Attorney balances career with family Lawyer specializes in insurance claims

Tri-Valley Herald
By Marc Albert
September 21, 2003

DANVILLE — Calm and soft-spoken, it’s hard to imagine a courtroom lion lurks inside Terrance Coleman.

As a young attorney at San Francisco’s Pillsbury & Coleman, Coleman battles insurers failing to honor policies. But in contrast with the Hollywood images of a corporate hired gun or cigar-chomping ambulance chaser, Coleman seems every bit the cool and collected family man.

He takes pride in breaking those stereotypes at work. Over coffee at a mini-mall Starbucks here near his home in suburban Danville, a light breeze wafted through the parking lot and Coleman related a cherished anecdote: “You really changed how we feel about lawyers,” he recalled jurors telling him after a 31/2-month-long trial. “You were believable.”

There are some things, though, that Hollywood doesn’t get entirely wrong. Coleman works long hours and is paid well by most standards — though he only recently retired his student loan debts. Work doesn’t leave much time for leisure pursuits — the downtime he can get is spent with his family, 3-year-old Garrett, 11-month-old Bridget, wife Luci, and Brandon Stoneburner, 16, his wife’s son from a previous marriage.

A native of Stockton, and graduate of St. Mary’s High School there, Coleman enrolled at the University of California, Berkeley with a love for science. But at Berkeley, Coleman learned he was a small fish in a very big pond.

“Everyone was so serious,” he said. “I decided I wasn’t cut out to be a physicist.
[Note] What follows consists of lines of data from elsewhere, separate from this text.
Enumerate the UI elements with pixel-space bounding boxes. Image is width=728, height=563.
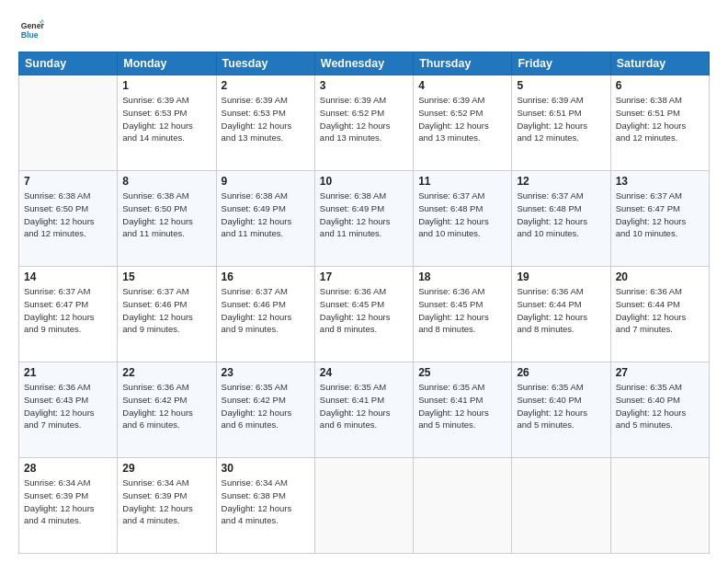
calendar-cell: 7Sunrise: 6:38 AM Sunset: 6:50 PM Daylig…: [19, 171, 118, 267]
day-number: 5: [517, 79, 605, 92]
day-info: Sunrise: 6:39 AM Sunset: 6:53 PM Dayligh…: [122, 94, 210, 144]
calendar-header-monday: Monday: [118, 52, 216, 75]
calendar-week-row: 7Sunrise: 6:38 AM Sunset: 6:50 PM Daylig…: [19, 171, 710, 267]
day-number: 12: [517, 175, 605, 188]
calendar-cell: 14Sunrise: 6:37 AM Sunset: 6:47 PM Dayli…: [19, 267, 118, 362]
day-number: 24: [320, 366, 408, 379]
day-number: 18: [418, 270, 506, 283]
day-info: Sunrise: 6:34 AM Sunset: 6:39 PM Dayligh…: [24, 477, 112, 527]
calendar-cell: 21Sunrise: 6:36 AM Sunset: 6:43 PM Dayli…: [19, 362, 118, 458]
calendar-cell: 27Sunrise: 6:35 AM Sunset: 6:40 PM Dayli…: [610, 362, 709, 458]
day-info: Sunrise: 6:35 AM Sunset: 6:40 PM Dayligh…: [616, 381, 704, 431]
day-info: Sunrise: 6:39 AM Sunset: 6:52 PM Dayligh…: [320, 94, 408, 144]
day-number: 16: [222, 270, 310, 283]
day-number: 7: [24, 175, 112, 188]
calendar-cell: 9Sunrise: 6:38 AM Sunset: 6:49 PM Daylig…: [216, 171, 314, 267]
calendar-cell: [314, 458, 413, 554]
day-number: 29: [122, 462, 210, 475]
day-info: Sunrise: 6:39 AM Sunset: 6:52 PM Dayligh…: [418, 94, 506, 144]
day-number: 20: [616, 270, 704, 283]
calendar-cell: [610, 458, 709, 554]
calendar-header-thursday: Thursday: [414, 52, 512, 75]
day-number: 9: [222, 175, 310, 188]
day-info: Sunrise: 6:39 AM Sunset: 6:51 PM Dayligh…: [517, 94, 605, 144]
calendar-header-friday: Friday: [512, 52, 610, 75]
day-info: Sunrise: 6:36 AM Sunset: 6:42 PM Dayligh…: [122, 381, 210, 431]
header: General Blue: [18, 17, 710, 42]
day-info: Sunrise: 6:38 AM Sunset: 6:50 PM Dayligh…: [24, 190, 112, 240]
calendar-cell: 1Sunrise: 6:39 AM Sunset: 6:53 PM Daylig…: [118, 75, 216, 171]
day-info: Sunrise: 6:35 AM Sunset: 6:42 PM Dayligh…: [222, 381, 310, 431]
day-number: 11: [418, 175, 506, 188]
day-number: 30: [222, 462, 310, 475]
calendar-cell: 20Sunrise: 6:36 AM Sunset: 6:44 PM Dayli…: [610, 267, 709, 362]
calendar-table: SundayMondayTuesdayWednesdayThursdayFrid…: [18, 52, 710, 554]
day-info: Sunrise: 6:34 AM Sunset: 6:38 PM Dayligh…: [222, 477, 310, 527]
day-info: Sunrise: 6:35 AM Sunset: 6:41 PM Dayligh…: [418, 381, 506, 431]
day-number: 23: [222, 366, 310, 379]
day-number: 26: [517, 366, 605, 379]
calendar-body: 1Sunrise: 6:39 AM Sunset: 6:53 PM Daylig…: [19, 75, 710, 554]
calendar-cell: 11Sunrise: 6:37 AM Sunset: 6:48 PM Dayli…: [414, 171, 512, 267]
calendar-header-sunday: Sunday: [19, 52, 118, 75]
day-info: Sunrise: 6:38 AM Sunset: 6:49 PM Dayligh…: [222, 190, 310, 240]
calendar-header-tuesday: Tuesday: [216, 52, 314, 75]
calendar-cell: 22Sunrise: 6:36 AM Sunset: 6:42 PM Dayli…: [118, 362, 216, 458]
calendar-cell: 18Sunrise: 6:36 AM Sunset: 6:45 PM Dayli…: [414, 267, 512, 362]
svg-text:Blue: Blue: [21, 30, 39, 40]
calendar-cell: 10Sunrise: 6:38 AM Sunset: 6:49 PM Dayli…: [314, 171, 413, 267]
day-info: Sunrise: 6:38 AM Sunset: 6:49 PM Dayligh…: [320, 190, 408, 240]
calendar-cell: 5Sunrise: 6:39 AM Sunset: 6:51 PM Daylig…: [512, 75, 610, 171]
calendar-week-row: 21Sunrise: 6:36 AM Sunset: 6:43 PM Dayli…: [19, 362, 710, 458]
day-number: 8: [122, 175, 210, 188]
calendar-header-wednesday: Wednesday: [314, 52, 413, 75]
calendar-cell: 13Sunrise: 6:37 AM Sunset: 6:47 PM Dayli…: [610, 171, 709, 267]
calendar-header-row: SundayMondayTuesdayWednesdayThursdayFrid…: [19, 52, 710, 75]
day-number: 6: [616, 79, 704, 92]
calendar-cell: 26Sunrise: 6:35 AM Sunset: 6:40 PM Dayli…: [512, 362, 610, 458]
calendar-cell: 6Sunrise: 6:38 AM Sunset: 6:51 PM Daylig…: [610, 75, 709, 171]
calendar-cell: 3Sunrise: 6:39 AM Sunset: 6:52 PM Daylig…: [314, 75, 413, 171]
day-number: 4: [418, 79, 506, 92]
day-number: 14: [24, 270, 112, 283]
calendar-week-row: 28Sunrise: 6:34 AM Sunset: 6:39 PM Dayli…: [19, 458, 710, 554]
day-info: Sunrise: 6:34 AM Sunset: 6:39 PM Dayligh…: [122, 477, 210, 527]
day-number: 10: [320, 175, 408, 188]
day-number: 3: [320, 79, 408, 92]
calendar-cell: [19, 75, 118, 171]
calendar-header-saturday: Saturday: [610, 52, 709, 75]
day-number: 22: [122, 366, 210, 379]
calendar-week-row: 14Sunrise: 6:37 AM Sunset: 6:47 PM Dayli…: [19, 267, 710, 362]
page: General Blue SundayMondayTuesdayWednesda…: [0, 0, 728, 563]
day-info: Sunrise: 6:37 AM Sunset: 6:47 PM Dayligh…: [24, 285, 112, 336]
day-info: Sunrise: 6:36 AM Sunset: 6:45 PM Dayligh…: [418, 285, 506, 336]
day-number: 13: [616, 175, 704, 188]
day-info: Sunrise: 6:36 AM Sunset: 6:44 PM Dayligh…: [616, 285, 704, 336]
day-info: Sunrise: 6:37 AM Sunset: 6:46 PM Dayligh…: [222, 285, 310, 336]
calendar-cell: 24Sunrise: 6:35 AM Sunset: 6:41 PM Dayli…: [314, 362, 413, 458]
calendar-cell: 2Sunrise: 6:39 AM Sunset: 6:53 PM Daylig…: [216, 75, 314, 171]
calendar-cell: 19Sunrise: 6:36 AM Sunset: 6:44 PM Dayli…: [512, 267, 610, 362]
day-info: Sunrise: 6:37 AM Sunset: 6:46 PM Dayligh…: [122, 285, 210, 336]
day-number: 28: [24, 462, 112, 475]
day-info: Sunrise: 6:38 AM Sunset: 6:51 PM Dayligh…: [616, 94, 704, 144]
day-info: Sunrise: 6:36 AM Sunset: 6:44 PM Dayligh…: [517, 285, 605, 336]
day-number: 17: [320, 270, 408, 283]
calendar-cell: 25Sunrise: 6:35 AM Sunset: 6:41 PM Dayli…: [414, 362, 512, 458]
calendar-cell: 8Sunrise: 6:38 AM Sunset: 6:50 PM Daylig…: [118, 171, 216, 267]
calendar-cell: 29Sunrise: 6:34 AM Sunset: 6:39 PM Dayli…: [118, 458, 216, 554]
calendar-cell: 23Sunrise: 6:35 AM Sunset: 6:42 PM Dayli…: [216, 362, 314, 458]
day-info: Sunrise: 6:37 AM Sunset: 6:48 PM Dayligh…: [517, 190, 605, 240]
calendar-cell: 17Sunrise: 6:36 AM Sunset: 6:45 PM Dayli…: [314, 267, 413, 362]
calendar-cell: [414, 458, 512, 554]
calendar-cell: 12Sunrise: 6:37 AM Sunset: 6:48 PM Dayli…: [512, 171, 610, 267]
day-number: 27: [616, 366, 704, 379]
calendar-week-row: 1Sunrise: 6:39 AM Sunset: 6:53 PM Daylig…: [19, 75, 710, 171]
calendar-cell: 30Sunrise: 6:34 AM Sunset: 6:38 PM Dayli…: [216, 458, 314, 554]
calendar-cell: 28Sunrise: 6:34 AM Sunset: 6:39 PM Dayli…: [19, 458, 118, 554]
day-number: 2: [222, 79, 310, 92]
calendar-cell: 15Sunrise: 6:37 AM Sunset: 6:46 PM Dayli…: [118, 267, 216, 362]
day-info: Sunrise: 6:39 AM Sunset: 6:53 PM Dayligh…: [222, 94, 310, 144]
day-info: Sunrise: 6:38 AM Sunset: 6:50 PM Dayligh…: [122, 190, 210, 240]
calendar-cell: [512, 458, 610, 554]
There were far smarter people in the physics department.”

So Coleman shifted gears and went for history — a field that helped reignite a fascination with law sparked as a child when he attended a talk by controversial defense attorney F. Lee Bailey with his mother.

“I don’t know whether it was because of that, but I always knew I’d go into law.” He contemplated enrolling in a graduate history program but wanted “greater action” than he assumed he would have from research or teaching.

“The idea of being a trial lawyer … it’s a fun way of helping people. It’s tough and rewarding.”

But it was controversy and the insurance industry’s staunch opposition to the implementation of 1988’s voter-approved Proposition 103 — a measure to reform the industry — that focused Coleman’s energy on insurance. Parts of the law — particularly provisions setting up a “no-fault” system — were blocked from implementation by the industry, a fact still vexing to Coleman.

That annoyance turned to fervor while he was a third-year law student working as a clerk in cases involving victims of the disastrous 1991 Oakland hills fire whose insurers declined to honor claims.

It is something he carries with him. “People I represent have been victimized twice, once when they suffered through a tragedy and once when their insurance company refused to honor a valid claim,” he said.

Recently, Coleman became involved in a battle a little closer to home. Health Net, an insurer, declined to renew a health plan for the San Francisco Trial Lawyers Association, a group on whose board Coleman sits. Coleman insists Health Net lacks the “good cause” required under the contract to cancel the policy.

Coleman says Health Net’s move follows an industry trend: phasing out health insurance to any groups other than through employers or individuals. “No one is writing that kind of coverage anymore.”

The reason, he said, is regulatory. Health coverage through employers is regulated by federal law, while insurance written to cover other groups is managed by stricter state laws. Coleman said that federal regulations don’t guarantee jury trials and preclude breach of contract lawsuits, punitive and consequential damages.

Essentially, Coleman reasons, the threat of non-compensatory damages are required to keep insurers on the up and up.

Coleman also has a beef with the law school system. Schools are too expensive, he said. He should know, he was $75,000 in the hole at graduation.

“There’s such a built-in incentive to go the big firm route instead of (working in) the public interest,” he said.

Though he works between 40 and 80 hours a week, Coleman isn’t always thinking law. With a teen, a toddler and an infant around the house, he’s admittedly more conscious of the 5:01 p.m. to 8:59 a.m. world.

Within days of his daughter’s birth, Coleman started a lengthy trial in San Rafael — an experience he described as “grueling” for the whole family.

“It tends to make you more focused on being a provider,” he said. “Kids, they depend on you for so much, not just food and shelter. My son, he doesn’t like it when I have to go.”